Hormones and peptides that target the hypothalamus directly are therefore of particular interest in obesity research, because they interact with the system's master regulator without the off-target effects that come from activating receptors scattered throughout the body. BRP's apparent hypothalamic specificity positions it as a potentially cleaner pharmacological tool than existing GLP-1 receptor agonists.

Understanding exactly which cell-surface receptors bind BRP is the next step the Stanford team is pursuing. Identifying those receptors will clarify the precise pathway BRP uses, and may reveal further opportunities to develop or refine molecules that act through the same route.

What Comes Next: From Lab to Clinic

Svensson has co-founded a company, Merrifield Therapeutics, with the goal of launching clinical trials in humans. Both Svensson and lead author Laetitia Coassolo, PhD, hold patents on BRP peptides for the treatment of metabolic disorders.

One practical challenge the team is actively working on is extending how long BRP remains active in the body. Like most peptides, BRP is likely to be broken down relatively quickly after injection. Achieving a dosing schedule that is convenient for patients — weekly injections, for example, as is common with semaglutide — will probably require chemical modifications that protect the peptide from degradation without blunting its activity.

The research received funding from the National Institutes of Health, the SPARK Translational Research Program at Stanford, Stanford Bio-X, the American Heart Association, and several other bodies. Collaborating institutions included the University of California Berkeley, the University of Minnesota, and the University of British Columbia.

Frequently Asked Questions About BRP Peptide

Is BRP the same as Ozempic? No. BRP is a naturally occurring peptide identified in the human genome; semaglutide (Ozempic) is a synthetic drug that mimics GLP-1. Both suppress appetite and promote weight loss, but they act through different molecular pathways and different brain regions.

Has BRP been tested in humans yet? Not yet. All published results are from animal studies — mice and minipigs. Clinical trials in humans are being planned through Merrifield Therapeutics.
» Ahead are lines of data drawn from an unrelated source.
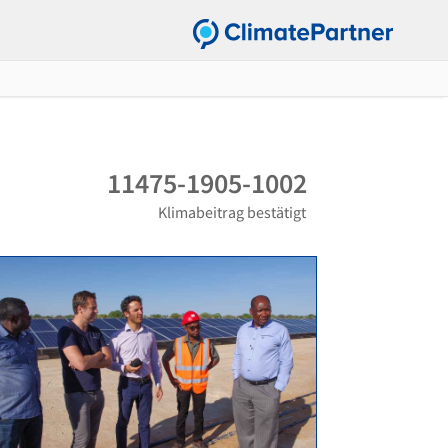
11475-1905-1002
Klimabeitrag bestätigt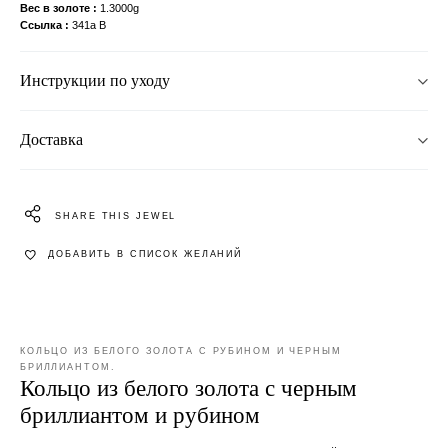
Вес в золоте
1.3000g
Ссылка
341a B
Инструкции по уходу
Доставка
SHARE THIS JEWEL
ДОБАВИТЬ В СПИСОК ЖЕЛАНИЙ
КОЛЬЦО ИЗ БЕЛОГО ЗОЛОТА С РУБИНОМ И ЧЕРНЫМ
БРИЛЛИАНТОМ.
Кольцо из белого золота с черным
бриллиантом и рубином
Why did BRP not cause nausea in animals? Researchers believe it is because BRP acts specifically in the hypothalamus rather than activating receptors in the gut and pancreas, which are associated with the gastrointestinal side effects of semaglutide. The hypothesis still needs to be confirmed in human trials.

Could BRP be used alongside semaglutide? The two molecules work through distinct pathways, which makes combination therapy a theoretical possibility. No combination studies have been published at this stage.

The Bottom Line

BRP peptide weight loss research represents one of the most promising developments in obesity pharmacology in recent years. Discovered through an AI-powered screening algorithm, this 12-amino-acid molecule matched — and in some measures exceeded — the appetite-suppressing effects of semaglutide in animal models, while apparently avoiding the nausea, gut disruption, and muscle loss that make GLP-1 drugs difficult for many patients to tolerate.

The mechanism is distinct and targeted: BRP appears to act directly on the hypothalamus, the brain's appetite-control hub, rather than broadcasting signals across the gut, pancreas, and multiple other tissues. That specificity could prove to be its defining advantage.

Human trials have not yet begun, and the history of obesity medicine is full of molecules that looked promising in rodents but failed to translate. Still, the cross-species consistency in mice and minipigs, the clean side-effect profile, and the mechanistic difference from existing drugs give BRP a genuinely compelling scientific rationale. The gut–brain research community will be watching Merrifield Therapeutics' clinical programme closely.